The Sakya Muni Buddha Gaya Temple was founded in 1927 by a Thai monk known as Ven Vutthisara. The temple grew in popularity and, in 1930, Ven Vutthisasara built the present temple building with a donation from Aw Boon Haw and Aw Boon Par.

==Influences==
There are strong Thai influences in the architecture and decor.

==Buddha Statue==
The Sakya Muni Buddha Gaya Temple is one of the most prominent and widely visited Buddhist temples in Singapore, often referred to as the Temple of 1,000 Lights.
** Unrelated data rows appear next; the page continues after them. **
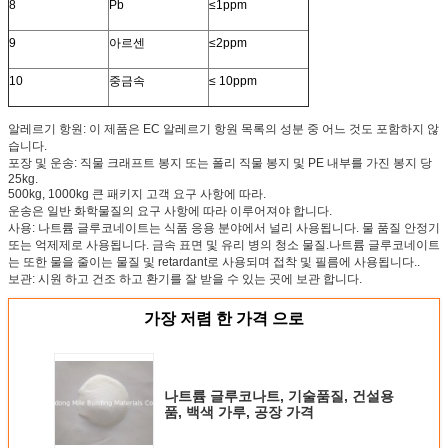
8
Pb
≤1ppm
9
아르센
≤2ppm
10
중금속
≤ 10ppm
알레르기 항원: 이 제품은 EC 알레르기 항원 목록의 성분 중 어느 것도 포함하지 않
습니다.
포장 및 운송: 직물 크래프트 봉지 또는 폴리 직물 봉지 및 PE 내부를 가진 봉지 당
25kg.
500kg, 1000kg 큰 패키지 고객 요구 사항에 따라.
운송은 일반 화학물질의 요구 사항에 따라 이루어져야 합니다.
사용: 나트륨 글루코네이트는 식품 응용 분야에서 널리 사용됩니다. 물 품질 안정기
또는 억제제로 사용됩니다. 금속 표면 및 유리 병의 청소 물질.나트륨 글루코네이트
는 또한 물을 줄이는 물질 및 retardant로 사용되며 접착 및 필름에 사용됩니다..
보관: 시원 하고 건조 하고 환기를 잘 받을 수 있는 곳에 보관 합니다.
가장 저렴 한 가격 으로
나트륨 글루코나트, 기술품질, 건설용
품, 백색 가루, 공장 가격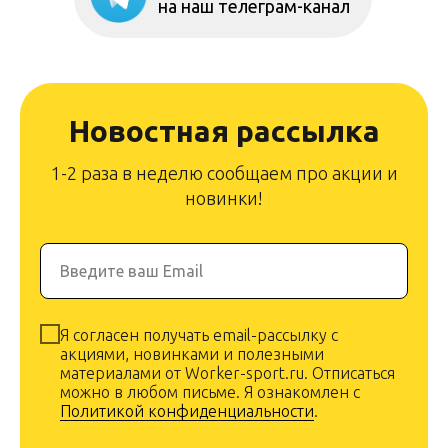
на наш телеграм-канал
Новостная рассылка
1-2 раза в неделю сообщаем про акции и
новинки!
Введите ваш Email
Я согласен получать email-рассылку с
акциями, новинками и полезными
материалами от Worker-sport.ru. Отписаться
можно в любом письме. Я ознакомлен с
Политикой конфиденциальности
.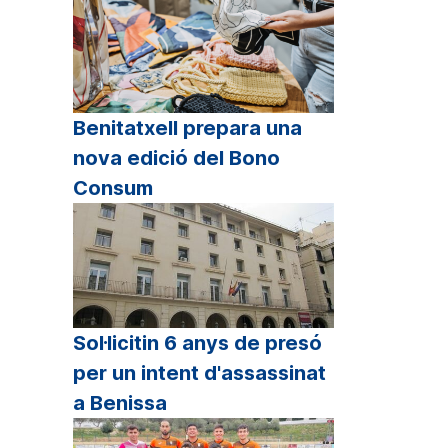
Benitatxell prepara una
nova edició del Bono
Consum
Sol·licitin 6 anys de presó
per un intent d'assassinat
a Benissa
It features a 15-meter high statue of a seated Buddha, which weighs nearly 300 tons, as well as many smaller Buddha images and murals depicting the life of Gautama Buddha. The large central statue is surrounded by a stylized aura made of numerous light bulbs— often lit with a donation towards the temple(approach the friendly staff to request)—from which the temple derives its nickname. In a small room beneath the altar is an image of a reclining Buddha, Buddha towards the end of his life, under a Yellow Saraka Tree.

On Vesak Day, the annual holiday celebrating the birth and enlightenment of Lord Buddha, devotees donate money to the temple and in exchange are allowed to place gold leaf onto a small statue of the Buddha. As the day wears on, the Buddha statue is almost entirely covered in a fresh layer of gold leaves.

The temple is open between 8.00 am and 4.30 pm daily. Admission is free.